Yusuf is a postgraduate student being hounded for payments on a student loan. He chose to work at the copy shop on the promise of $13 an hour and is angry that they only pay him $9 an hour when he is finding it difficult to get by.
Isabel has two kids to support and a husband in a precarious job. Xiomara is still living with her mother who hassles her to get married. She yearns to be able to move out.
The janitor Danilo (Hermeilio Miquel Aquino), who is Dominican and lives in the same building as Xiomara, proudly talks about his wife’s pregnancy even as he worries how he can afford a child.
Things very quickly change when the white boss Mr Timmons, who never visits the shop or even appears on stage, appoints Xiomara as the new line manager and begins to institute a new regime of efficiency savings that mean more work, new rules, uniforms and staff changes.
Morale falls, relationships fracture and workers take out their frustrations on each other.
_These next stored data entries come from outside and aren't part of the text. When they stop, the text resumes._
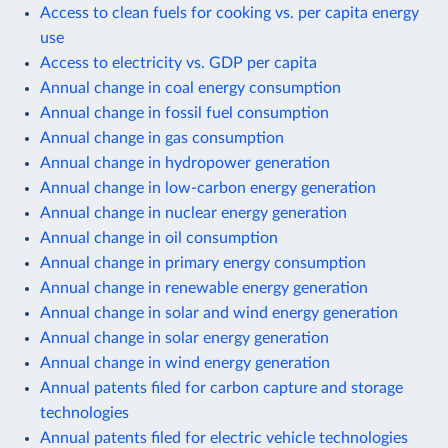
Access to clean fuels for cooking vs. per capita energy
use
Access to electricity vs. GDP per capita
Annual change in coal energy consumption
Annual change in fossil fuel consumption
Annual change in gas consumption
Annual change in hydropower generation
Annual change in low-carbon energy generation
Annual change in nuclear energy generation
Annual change in oil consumption
Annual change in primary energy consumption
Annual change in renewable energy generation
Annual change in solar and wind energy generation
Annual change in solar energy generation
Annual change in wind energy generation
Annual patents filed for carbon capture and storage
technologies
Annual patents filed for electric vehicle technologies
The customer Amenze Amen (Miquel Brown), who seems to use the shop as her base for campaigning to save the historic Harlem Renaissance theatre, urges them to make a stand.
“We going to keep fighting each other for crumbs?... This company is a like a vicious shark preying on everything in the ocean. Dolphins swim in groups to avoid shark attacks. Yail understand?”
These characters are all likeable and we care what happens to them. The situations depicted are believable and the plot is engaging.
The show does tend to headline its political message but it tells an important, very real story of a workplace bubbling with discontent behind the apparent calm of business prioritising profits over everything else.